I’m pretty much a beginner at working with SQL Server databases.
I know just enough SQL to get myself in trouble.
So I’ve hired a consultant who has been very helpful in creating some JAVA apps between my raw sources and my database.
The apps are pretty slick and I’m happy with them. The consultant also created a number of tables. Some of these tables hold tens of millions of records in them.
That’s where I get concerned. Not about the table length but the possible size of the tables.
The consultant has added four fields to each table - a created by, created when, modified by, modified when field. Two of those fields are Varchar and can each have as many as 40 characters. The other two fields are date/time so I’m less concerned about them.
My question is - how much size is being added to my database by these character fields repeated millions of times?
Any DBA’s who have an opinion please sound off.
The database is an analytical DB, not transactional.
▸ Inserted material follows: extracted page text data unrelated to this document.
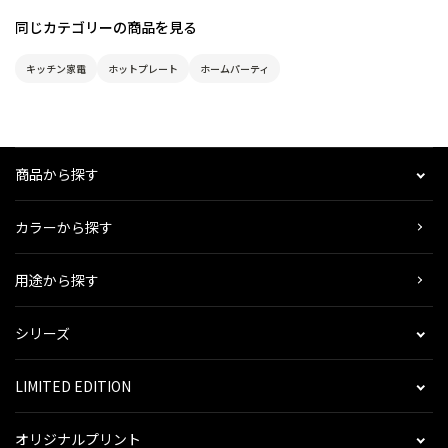
同じカテゴリーの商品を見る
キッチン家電
ホットプレート
ホームパーティ
商品から探す
カラーから探す
用途から探す
シリーズ
LIMITED EDITION
オリジナルプリント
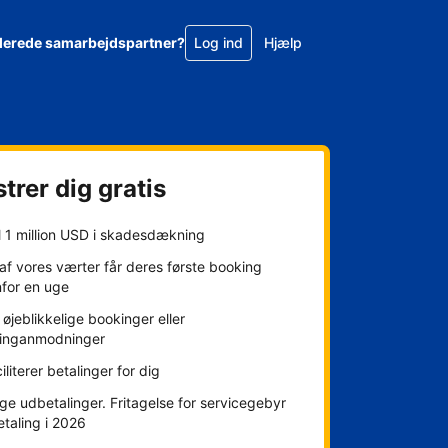
llerede samarbejdspartner?
Log ind
Hjælp
trer dig gratis
l 1 million USD i skadesdækning
f vores værter får deres første booking
nfor en uge
øjeblikkelige bookinger eller
inganmodninger
ciliterer betalinger for dig
ge udbetalinger. Fritagelse for servicegebyr
etaling i 2026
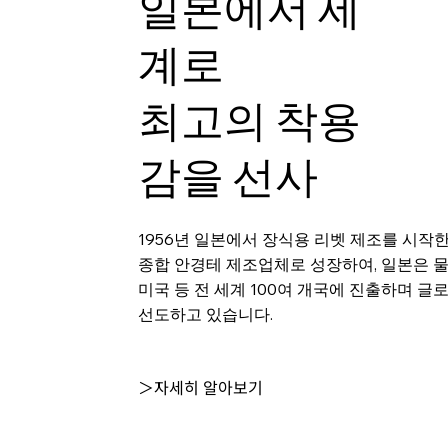
일본에서 세
계로
최고의 착용
감을 선사
1956년 일본에서 장식용 리벳 제조를 시작
종합 안경테 제조업체로 성장하여, 일본은 
미국 등 전 세계 100여 개국에 진출하며 글
선도하고 있습니다.
＞자세히 알아보기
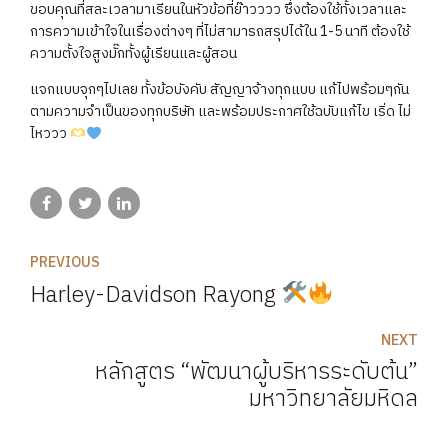
ขอบคุณที่สละเวลามาเรียนในหัวข้อที่ย๊าวววว ซึ่งต้องใช้ทั้งเวลาและ
การความเข้าใจในเรื่องต่างๆ ที่ไม่สามารถสรุปได้ใน 1-5 นาที ต้องใช้
ความตั้งใจสูงมั๊กทั้งผู้เรียนและผู้สอน
แจกแบบจุกๆไปเลย ทั้งข้อบังคับ สัญญาจ้างทุกแบบ แก้ไปพร้อมๆกัน
ตามความจำเป็นของทุกบริษัท และพร้อมประกาศใช้ฉบับแก้ไข เริ่ด ไม่
ไหววว
PREVIOUS
Harley-Davidson Rayong
NEXT
หลักสูตร “พัฒนาผู้บริหารระดับต้น”
มหาวิทยาลัยมหิดล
Does the inclusion of modify elements make any sense?
Are you having performance issues? If not, don’t worry about it. Too much data is only bad if it affects the performance of your applications, and even then there are things you can do (like indexing or query optimization) to help performance without trimming data.
Actually I’m concerned about the size issue. The configuration is such that I can’t mirror the database but I will need to back it up and restore to another machine frequently.
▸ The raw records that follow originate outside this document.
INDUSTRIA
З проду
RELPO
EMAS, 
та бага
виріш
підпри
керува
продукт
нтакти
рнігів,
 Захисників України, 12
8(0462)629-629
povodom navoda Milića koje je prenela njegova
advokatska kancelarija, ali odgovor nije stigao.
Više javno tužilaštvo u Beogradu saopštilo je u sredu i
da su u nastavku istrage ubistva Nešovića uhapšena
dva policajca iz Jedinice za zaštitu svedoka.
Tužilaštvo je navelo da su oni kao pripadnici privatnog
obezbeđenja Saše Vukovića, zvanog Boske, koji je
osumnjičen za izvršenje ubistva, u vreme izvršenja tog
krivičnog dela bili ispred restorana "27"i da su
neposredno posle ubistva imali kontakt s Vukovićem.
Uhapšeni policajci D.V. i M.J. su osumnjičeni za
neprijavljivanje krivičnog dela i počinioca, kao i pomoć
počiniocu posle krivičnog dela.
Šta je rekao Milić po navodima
So, if the database is carrying around 5 GB of extra weight that may translate into time and money for transfer costs.
Well if you want you can make the Created/Modified fields INT types and relate them to another table with names. So instead of putting the same strings over and over again, you only have the strings once, and numbers are repeated instead.
What ZipperJJ said, which is probably the more common method. It isn’t typical to have Created/Modified data purely in the data warehouse that wasn’t migrated from the transactional side, so that part sounds a bit weird.
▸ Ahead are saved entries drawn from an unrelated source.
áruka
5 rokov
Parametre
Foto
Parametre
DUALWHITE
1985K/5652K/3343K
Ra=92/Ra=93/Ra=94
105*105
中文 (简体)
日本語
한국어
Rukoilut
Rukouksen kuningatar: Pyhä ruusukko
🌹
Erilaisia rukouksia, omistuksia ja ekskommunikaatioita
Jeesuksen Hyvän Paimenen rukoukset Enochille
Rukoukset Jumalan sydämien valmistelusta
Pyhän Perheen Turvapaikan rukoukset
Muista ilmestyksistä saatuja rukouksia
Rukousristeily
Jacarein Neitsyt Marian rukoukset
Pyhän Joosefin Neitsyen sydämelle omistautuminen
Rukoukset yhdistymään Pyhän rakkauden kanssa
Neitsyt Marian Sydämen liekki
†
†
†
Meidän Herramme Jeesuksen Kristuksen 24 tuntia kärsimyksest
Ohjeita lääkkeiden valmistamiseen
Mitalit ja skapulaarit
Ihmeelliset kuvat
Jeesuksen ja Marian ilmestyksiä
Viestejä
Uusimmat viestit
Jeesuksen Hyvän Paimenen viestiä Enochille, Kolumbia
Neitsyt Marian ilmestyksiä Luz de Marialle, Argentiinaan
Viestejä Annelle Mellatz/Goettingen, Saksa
All that said, VarChar columns on MS SQL Server are pretty efficient. They take [actual number of bytes in the column] + 2 bytes for storage, so the value ‘abc’ would take 5 bytes of storage. If the column is Varchar(40), but the average actual usage is, say, 6 characters, you’re probably pretty efficient. If the average is much larger, then as ZipperJJ mentions, the Int datatype would probably end up saving a fair amount of space.
Thanks everybody for responding. I spoke with the consultant and he said that we could trim a lot of fat out of the database by dropping the “created by” and “modified by” columns.
His development team was already bitching at him about the size of the database. They wanted to backup and download the database in order to do some local development on it and it was getting too big too manage.
Zipperjj brought up an important issue. The database is actually designed with features as he/she described. That is, some tables use integer id fields which relate to character names in another table.
So while we were using efficient methods for some of source information we were also bloating the database with repetitive character fields.
If they can remove the fields within the next few days I’ll let you all know how much space was saved.